「結局、お互い古巣だな」
「そうですね。まあ私の方は繁忙期入る前に戦線離脱するので、本当に良かったのかなと思いますけど」
次年度の人事異動が発表になったのは三月二十二日、予想どおり矢上は財務課で私は人事課への異動となった。
「おい、重いもん持つな」
縛り終えた資料を持ち上げようとした私に、矢上は慌てて手を伸ばす。
「大丈夫ですよ、もう安定期ですから」
「そういう油断する奴が一番危ねえんだよ。腹も目立つようになってきてんだし、自覚しろ」
私よりよほど慎重で、言葉は悪いが小姑のようだ。引き取られて行った資料の束を眺め、苦笑する。諦めて机の上の細々とした片付けに移った。

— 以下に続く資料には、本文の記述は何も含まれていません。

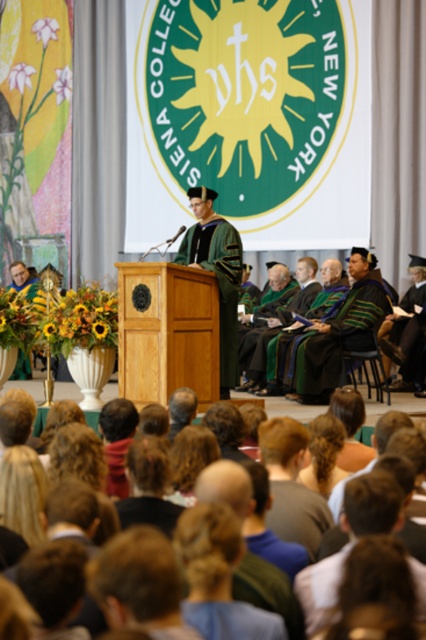 I want to click on green velvet gown at center, so click(x=216, y=273).

Consider the image. Which of these two, green velvet gown at center or green velvet robe at center, stands shorter?

Standing shorter between the two is green velvet robe at center.

Does point (224, 355) come behind point (377, 333)?

No, (224, 355) is closer to viewer.

You are a GUI agent. You are given a task and a screenshot of the screen. Output one action in this format:
    pyautogui.click(x=<x>, y=<y>)
    Task: Click on the green velvet gown at center
    The image size is (426, 640).
    Given the screenshot: What is the action you would take?
    pyautogui.click(x=216, y=273)

Which is in front, point (287, 550) or point (230, 371)?

Point (287, 550) is more forward.

Can you confirm if dark brown hair at center is taller than green velvet gown at center?

No, dark brown hair at center is not taller than green velvet gown at center.

Does point (69, 397) come farther from viewer compared to point (229, 272)?

Yes, it is.

At what (x,y) coordinates should I click in order to perform the action: click on dark brown hair at center. Please return your answer as a coordinate pair (x, y). Looking at the image, I should click on (72, 444).

Is dark brown hair at center closer to the viewer compared to green velvet robe at center?

Yes.

Does dark brown hair at center appear on the left side of green velvet robe at center?

Yes, dark brown hair at center is to the left of green velvet robe at center.

Who is more forward, (81, 420) or (412, 288)?

Point (81, 420) is more forward.

Where is `dark brown hair at center`? This screenshot has height=640, width=426. dark brown hair at center is located at coordinates (72, 444). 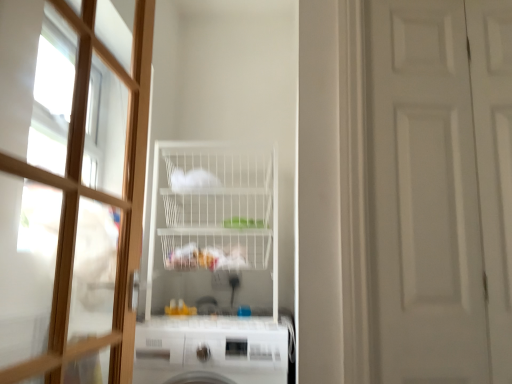 Question: Is white wire shelf at center wider or thinner than white matte door at right, placed as the second door when sorted from left to right?

Choices:
 (A) thin
 (B) wide

Answer: (B)

Question: Considering the positions of white wire shelf at center and white matte door at right, which is counted as the 1th door, starting from the right, in the image, is white wire shelf at center bigger or smaller than white matte door at right, which is counted as the 1th door, starting from the right,?

Choices:
 (A) small
 (B) big

Answer: (B)

Question: Considering the real-world distances, which object is farthest from the wooden door at left, which appears as the 2th door when viewed from the right?

Choices:
 (A) white glossy dishwasher at lower center
 (B) white wire shelf at center
 (C) white matte door at right, which is counted as the 1th door, starting from the right

Answer: (C)

Question: Based on their relative distances, which object is farther from the white matte door at right, which is counted as the 1th door, starting from the right?

Choices:
 (A) white glossy dishwasher at lower center
 (B) white wire shelf at center
 (C) wooden door at left, which appears as the 2th door when viewed from the right

Answer: (B) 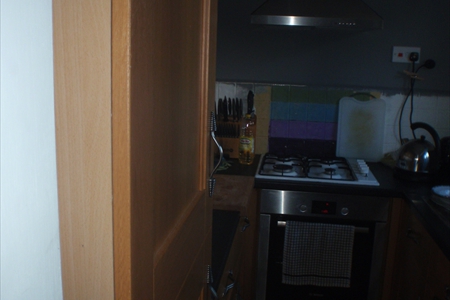 The image size is (450, 300). Find the location of `stainless steel oven`. stainless steel oven is located at coordinates (280, 201), (261, 251). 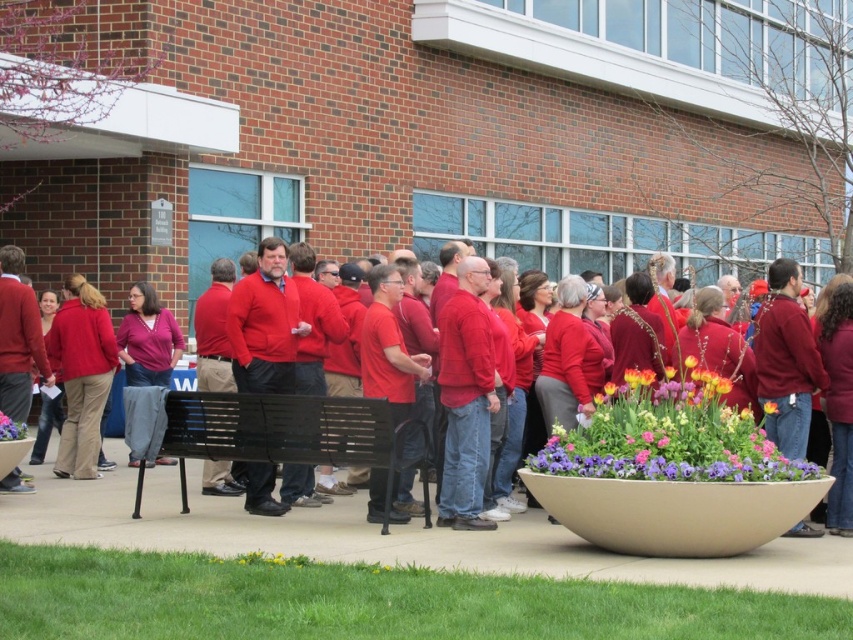 Question: Among these points, which one is farthest from the camera?

Choices:
 (A) (712, 429)
 (B) (775, 404)
 (C) (12, 436)
 (D) (378, 433)

Answer: (C)

Question: Is black metal bench at lower center thinner than yellow matte flower at center?

Choices:
 (A) yes
 (B) no

Answer: (B)

Question: Which point is farther to the camera?

Choices:
 (A) (106, 384)
 (B) (666, 419)
 (C) (767, 406)
 (D) (22, 436)

Answer: (A)

Question: Can you confirm if matte red sweater at center is wider than vibrant floral bouquet at center?

Choices:
 (A) no
 (B) yes

Answer: (B)

Question: Is vibrant floral bouquet at center below purple matte flower at lower center?

Choices:
 (A) yes
 (B) no

Answer: (B)

Question: Which object appears farthest from the camera in this image?

Choices:
 (A) purple matte flower at lower center
 (B) matte red sweater at center
 (C) yellow matte flower at center

Answer: (A) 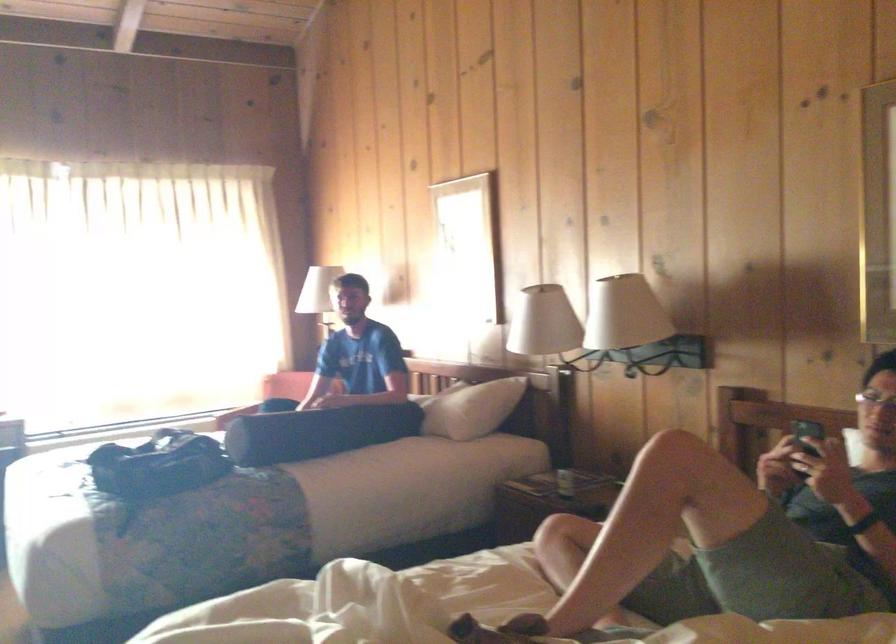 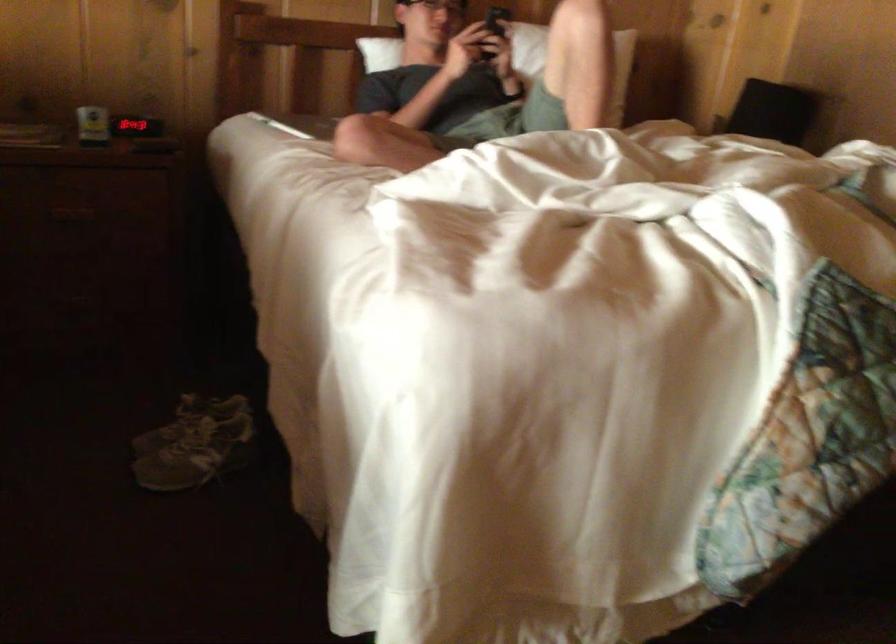 The point at (644,516) is marked in the first image. Where is the corresponding point in the second image?

(573, 61) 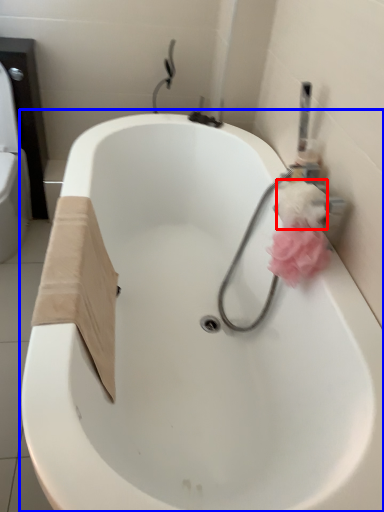 Question: Which object appears farthest to the camera in this image, toilet paper (highlighted by a red box) or bathtub (highlighted by a blue box)?

Choices:
 (A) toilet paper
 (B) bathtub

Answer: (A) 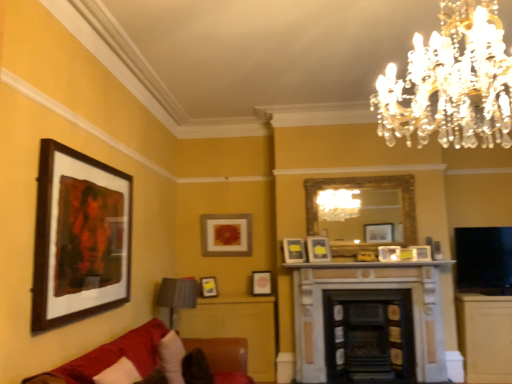 The height and width of the screenshot is (384, 512). I want to click on free space above gold ornate mirror at center (from a real-world perspective), so click(358, 170).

「つわりが終わってから、開放感がすごいんですよね。もう胃を吐くまで終わらないんじゃないかと思ってたのに」
悩まされていたつわりも先月終わり、その後は問題なく妊娠五ヶ月を迎えた。減っていた体重も少しずつ戻って、腹も膨らみ始めている。産婦人科でもう一度調べたトキソプラズマは陽性、こちらも過去の感染を示していた。
「産前産後の手は足りるのか」
「その辺はばっちりです。使える公的手段は調べ上げてますし、お手伝いさんは毎日来てもらう契約にしてます。あと、使える手足は全部使いますから」
「『母は強し』だな」
笑う矢上に、はい、と頷く。
絵美子はあのあと一ヶ月ほどして開放病棟へ移り、更に一ヶ月ほどで退院した。正気を取り戻してからは、和徳のためにも早く出たいとがんばっていたらしい。もちろん、トキソプラズマには感染していなかった。今は矢上がサポートしつつ日常生活を送っているらしいが、四月からは超絶ブラックの古巣だ。うまくいくことを祈るしかない。
和徳とはあれから時々メッセージをやりとりする仲になり、親や友達には話しづらい相談に乗っている。私も今時の思春期男子について学べるから、ありがたい存在だ。前回の健診で、我が子は息子だと判明した。
「じゃあ、そろそろ失礼します」
六時に差し掛かる時計を確かめ、重怠い腰をさする。そろそろ、着いている頃か。確かめた携帯には予想とは違う名前が表示されていたが、特に問題はない。
「ああ、おつかれ。気をつけて帰れよ」
挨拶を返した矢上に頷き、ようやく薄くなったコートを羽織る。ヒールのないバレエシューズに履き替え、残り三日となった課をあとにした。